Effective password management is the most central single element in assuring the overall security of Longwood's information technology (IT) resources and systems and the protection of University data. The purpose of this policy is to ensure that all users are aware of their responsibilities in effective password management and to ensure that appropriate password standards are applied to all University IT systems.
This policy applies to all IT systems whether connected to the network or standalone, hosted internally or externally or administered by Information and Instructional Technology Services (IITS) or another department.
Password Management: Password management is the selection, distribution, use, modification and testing of computer system passwords.
All who participate in the use and administration of Longwood's IT resources and systems share responsibility for effective password management. Specific responsibilities are assigned as follows:
- Password Standards: Passwords will be required on all University sensitive IT systems and other IT systems where passwords are necessary for accountability, as well as on University mobile devices (e.g., smart phones). IITS will provide Minimum Password Standards that must be applied to all University IT systems that utilize passwords for authentication; however, more rigorous password requirements will be applied to IT systems commensurate with the systems' sensitivity and risk. The actual password requirements applied to the IT system will be documented in the IT system security plan.

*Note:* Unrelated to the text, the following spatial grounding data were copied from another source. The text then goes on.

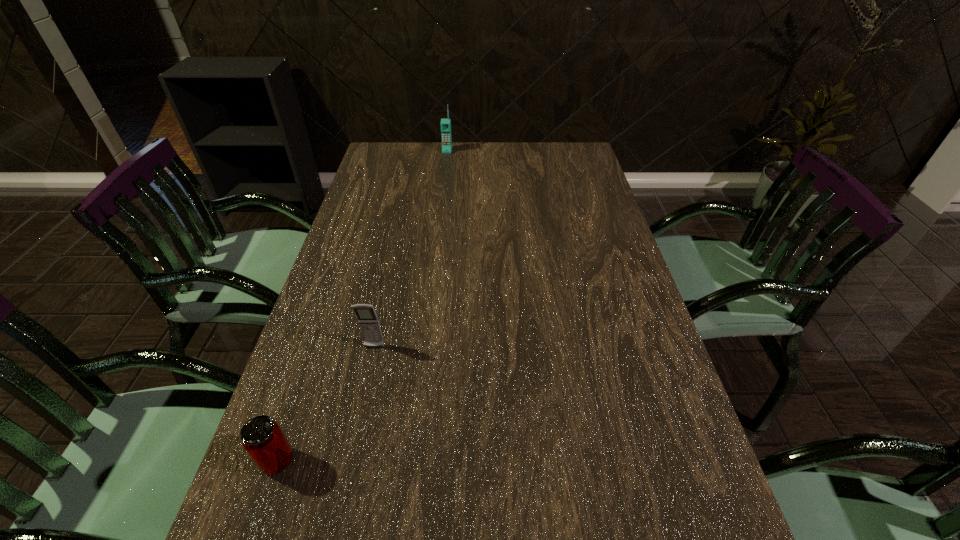 This screenshot has height=540, width=960. What are the coordinates of `cellular telephone located at the left edge` in the screenshot? It's located at (368, 321).

Where is `soda can that is at the left edge`? This screenshot has width=960, height=540. soda can that is at the left edge is located at coordinates (262, 438).

I want to click on vacant space at the far edge, so click(454, 172).

Identify the location of free space at the left edge of the desktop. The image size is (960, 540). (367, 188).

I want to click on vacant area at the right edge, so click(x=667, y=394).

Identify the location of vacant space at the far right corner of the desktop. The height and width of the screenshot is (540, 960). (564, 144).

You are a GUI agent. You are given a task and a screenshot of the screen. Output one action in this format:
    pyautogui.click(x=<x>, y=<y>)
    Task: Click on the vacant region between the shortest object and the second shortest object
    This screenshot has height=540, width=960.
    Given the screenshot: What is the action you would take?
    pyautogui.click(x=325, y=404)

In order to click on empty space between the rightmost object and the second tallest object in this screenshot , I will do `click(411, 249)`.

Identify the location of free space between the second tallest object and the soda can. Image resolution: width=960 pixels, height=540 pixels. (325, 404).

Find the location of a particular element. This screenshot has width=960, height=540. vacant space that is in between the second farthest object and the right cellular telephone is located at coordinates (411, 249).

- Password Testing: IITS reserves the right to monitor the overall security of Longwood's IT environment by testing the strength of passwords on all University IT systems, both those it administers and others.
- Personal Ownership of Password Management: Ultimately, individuals using Longwood's IT resources and systems are responsible for assuring effective password management. To fulfill this responsibility, they shall be aware of and follow the Minimum Password Standards. Most notably, this includes creating strong passwords (see Password Creation Guidelines) and safeguarding their passwords' integrity. Passwords represent an individual's identity to the IT system and should never be disclosed to or used by others.
Responsibility to Report Compromise: All users are required to immediately contact the Help Desk and change their password if at any time they suspect their password has been compromised.
V. Exception And Exemptions
The Chief Information Officer of Longwood University must approve exceptions to or exemptions from any provision of this policy or the Minimum Password Standards in writing.
The University regards any violation of this policy as a serious offense. Violators of this policy are subject to disciplinary action, in addition to possible cancellation of IT resources and systems access privileges. Users of IT resources and systems at Longwood are subject to all applicable local, state and federal statutes. This policy does not preclude prosecution of criminal and civil cases under relevant local, state, federal and international laws and regulations.
Approved by the Board of Visitors, September 7, 2002.
Revised and approved by the Board of Visitors, December 5, 2008.